| This is an excerpt from the print edition of Dirty Linen magazine #102 (October / November 2002). The magazine is available on newsstands and by subscription. |

Six years before the Coen Brothers brought bluegrass music to popular notice and multi-platinum record sales with the soundtrack to the film O Brother Where Art Thou?, Alison Krauss was there. Her eclectic collection Baby Now that I've Found You, which included traditional bluegrass, old time gospel, country, and a cover of the Southern rock shouter "Oh Atlanta," opened up ears and broke down doors. Listeners, intrigued with Krauss' haunting vocals, fiery musicianship, and adventurous song selection, purchased the record in platinum-selling numbers, driving it to top-10 status on both country and pop charts.
Though Krauss has given bluegrass a face and an identity in mainstream music (the Wall Street Journal recently called her "the best known bluegrass singer in the world"), she's built her career with decidedly non-mainstream decisions. Coming out of the bluegrass tradition, she's set bluegrass purists' teeth on edge by recordings the songs of Shawn Colvin and Dan Fogelberg. And, at a time when solo stardom is the rage, Krauss sees her band, Union Station, as the foundation of her musical presence, and steadfastly balances solo projects for all band members with ensemble recordings. Despite (or perhaps because of) her ventures outside bluegrass canon, she's earned the admiration of and invitations to record with top traditional and progressive bluegrassers, including Ralph Stanley and Dolly Parton. Although a major label contract is the goal of most top selling artists, Krauss has remained with Boston-based independent Rounder Records and publicly thanked them for letting her make her records her own way.
For Krauss, that fierce streak of independence is about the song. "I just really want to keep on making better records, playing better, and see where the music takes us," she said. Ten years ago, she told the New York Times the same thing. Asked if she was looking for super-stardom along the lines of Garth Brooks, for whom she was then opening, she remarked, "Garth has a great show, but that's not my goal. My goal is to make good records."
If awards are a measure of that, the 31-year-old soprano is right on track, having taken home vocal performance, song, and album Grammys for New Favorite, her latest project with Union Station, which was released last fall. She adds this to 10 previous Grammys, as well as numerous country and bluegrass awards for earlier projects. Krauss and other Union Station members also were honored with Grammys for their work on the O Brother soundtrack. "I'm really grateful that they chose bluegrass for that movie," Krauss said of the surprisingly popular record. "There are so many other traditional musics that are equally deserving, but they chose bluegrass, they had a producer who knew what he was doing, and it's been a lot of fun and very rewarding for everybody."
Krauss herself first caught the bluegrass fire back when she was in grade school in Champaign, Illinois.
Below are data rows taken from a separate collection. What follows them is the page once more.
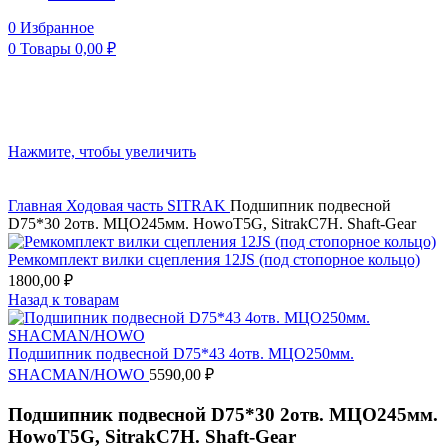
0
Избранное
0
Товары
0,00
₽
Нажмите, чтобы увеличить
Главная
Ходовая часть
SITRAK
Подшипник подвесной
D75*30 2отв. МЦО245мм. HowoT5G, SitrakC7H. Shaft-Gear
Ремкомплект вилки сцепления 12JS (под стопорное кольцо)
1800,00
₽
Назад к товарам
Подшипник подвесной D75*43 4отв. МЦО250мм.
SHACMAN/HOWO
5590,00
₽
Подшипник подвесной D75*30 2отв. МЦО245мм.
HowoT5G, SitrakC7H. Shaft-Gear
Her parents had enrolled her in classical violin lessons, wanting to give the child a chance to see if she had musical talent. She liked the instrument but not the regimentation of classical music. "I studied classical violin until I was a about 11," she recalled, "but not really long enough to do any damage!" She heard John Pennell, then a graduate student at the University of Illinois, and his band Union Station, and became hooked on the combination of discipline and improvisation bluegrass playing requires. She soon began winning fiddle contests in the midwest, and when she was 12, was invited to make appearances with the Vincent Family's popular "Sally Mountain" country music show, to fill in when daughter (and future Bluegrass Entertainer of the Year award winner) Rhonda Vincent was on the road pursuing a solo career. Krauss still counts Vincent as one of her favorite bluegrass singers, and Vincent remembers playing twin fiddle with Krauss when she'd come off the road for dates with the family show. The young Krauss also appears on one of Vincent's early solo recordings.
But bluegrass was not the developing musician's only listening interest. "I love 70s rock. That's basically what I grew up with. There was a friend who lived across the park who had the top-40 rock stations on all the time, and that's what I listened to," she recalled. "As far as bluegrass influences then, J.D. Crowe, Ricky Skaggs, and Tony Rice."
At 14, Krauss was invited to join Union Station, the group she'd once enjoyed from the audience. John Pennell would move on to other work, but he remains one of Krauss' favorite songwriters, and she credits him for opening a door that led to her professional career in music.
Though she was at first known for her fiddle skills, her unique singing voice soon began attracting attention also. A tape of her work made its way to the Massachusetts-based roots music label Rounder Records, who offered her a contract. Her first recording, Too Late to Cry, came out in 1987, when Krauss was 16. By this time, the lineup of Union Station featured three other musicians who'd go on to deeper involvement in the music industry as well: Krauss' brother Viktor, who now plays with Lyle Lovett; Jeff White, an in-demand sideman with solo work of his own; and Alison Brown, who would receive Grammy nominations (and a win last year) for her innovative banjo work and, with Garry West, found Nashville's eclectic Compass Records label.